A Téhéran, des tabous de façade

Ali Soozandeh éclaire la schizophrénie de la société iranienne dans un film démonstratif

Il y a d'abord la prouesse technique. Téhéran Tabou est un film d'animation réalisé en rotoscopie: de vrais acteurs ont été filmés devant des fonds verts, sur lesquels ont, dans un second temps, été incrustés des décors mêlant dessins traditionnels et images numériques. Une fois le tournage live achevé, une quarantaine de dessinateurs ont passé treize mois à donner corps à ce film qui impressionne ensuite par son sujet. L'Iranien Ali Soozandeh, installé depuis plus de vingt ans en Allemagne, y montre comment, derrière les interdits religieux de façade, Téhéran a, comme toutes les capitales occidentales, ses histoires sordides de prostitution, de drogue et de corruption.
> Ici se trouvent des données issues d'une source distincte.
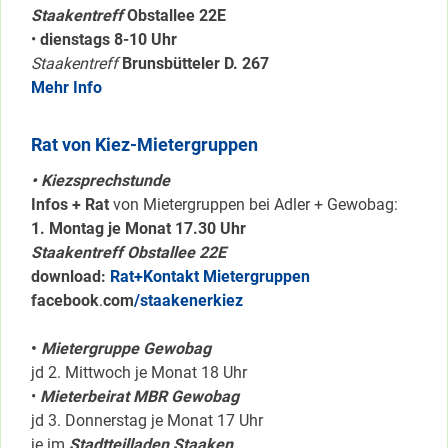
Staakentreff
Obstallee 22E
•
dienstags 8-10 Uhr
Staakentreff
Brunsbütteler D. 267
Mehr Info
Rat von Kiez-Mietergruppen
• Kiezsprechstunde
Infos + Rat
von Mietergruppen bei Adler + Gewobag:
1. Montag je Monat 17.30 Uhr
Staakentreff Obstallee 22E
download:
Rat+Kontakt Mietergruppen
facebook
.
com
/staakenerkiez
•
Mietergruppe Gewobag
jd 2. Mittwoch je Monat 18 Uhr
•
Mieterbeirat MBR Gewobag
jd 3. Donnerstag je Monat 17 Uhr
je im
Stadtteilladen Staaken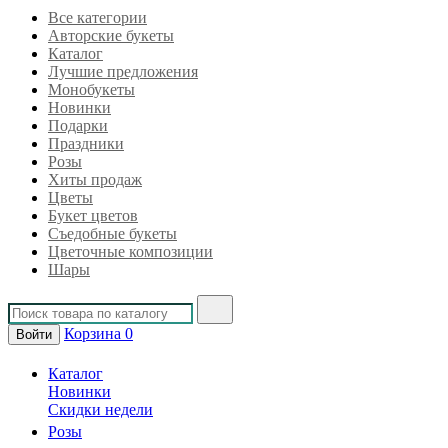
Все категории
Авторские букеты
Каталог
Лучшие предложения
Монобукеты
Новинки
Подарки
Праздники
Розы
Хиты продаж
Цветы
Букет цветов
Съедобные букеты
Цветочные композиции
Шары
Корзина
0
Войти
Каталог
Новинки
Скидки недели
Розы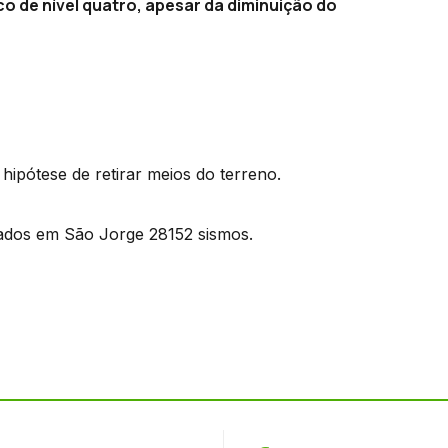
co de nível quatro, apesar da diminuição do
 hipótese de retirar meios do terreno.
stados em São Jorge 28152 sismos.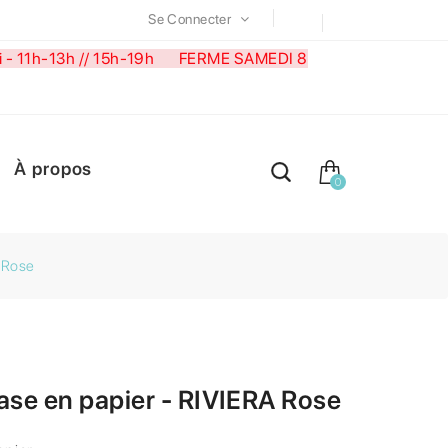
Se Connecter
medi - 11h-13h // 15h-19h FERME SAMEDI 8
À propos
0
A Rose
ase en papier - RIVIERA Rose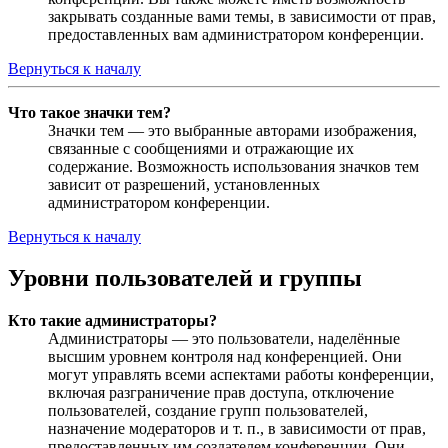
закрывать созданные вами темы, в зависимости от прав,
предоставленных вам администратором конференции.
Вернуться к началу
Что такое значки тем?
Значки тем — это выбранные авторами изображения,
связанные с сообщениями и отражающие их
содержание. Возможность использования значков тем
зависит от разрешений, установленных
администратором конференции.
Вернуться к началу
Уровни пользователей и группы
Кто такие администраторы?
Администраторы — это пользователи, наделённые
высшим уровнем контроля над конференцией. Они
могут управлять всеми аспектами работы конференции,
включая разграничение прав доступа, отключение
пользователей, создание групп пользователей,
назначение модераторов и т. п., в зависимости от прав,
предоставленных им создателем конференции. Они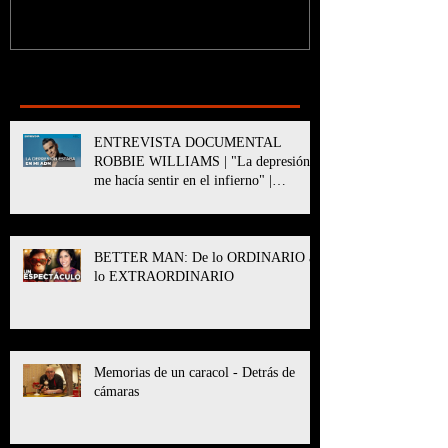
Recent Posts
ENTREVISTA DOCUMENTAL
ROBBIE WILLIAMS | "La depresión
me hacía sentir en el infierno" |
BETTER MAN
BETTER MAN: De lo ORDINARIO a
lo EXTRAORDINARIO
Memorias de un caracol - Detrás de
cámaras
L'absence de liberté pousse les Iraniens à mener des doubles vies, estime le réalisateur, qui ne peut plus retourner dans ce pays qu'il a choisi de fuir. Téhéran Tabou montre notamment comment l'honneur reste la valeur suprême, l'important étant alors moins de tout faire pour la respecter que de ne pas se faire attraper si on a un comportement que la loi islamiste réprouve. En gros, il est plus dangereux pour un couple d'amoureux de se tenir la main en public que pour un ayatollah d'aider une mère en détresse en échange de ses faveurs.

Le film suit le parcours de trois femmes et un homme. De manière volontariste et parfois trop appuyée, il dénonce les dérives et incohérences d'une société schizophrène. Ali Soozandeh n'est pas dans la nuance, mais dans la démonstration. La rotoscopie amène heureusement une certaine distance et permet au récit de glisser du côté de la fable. 


Téhéran Tabou (Tehran Taboo), d'Ali Soozandeh (Allemagne, 2017), avec Arash Marandi, Alireza Bayram, Zahra Amir Ebrahimi, 1h36.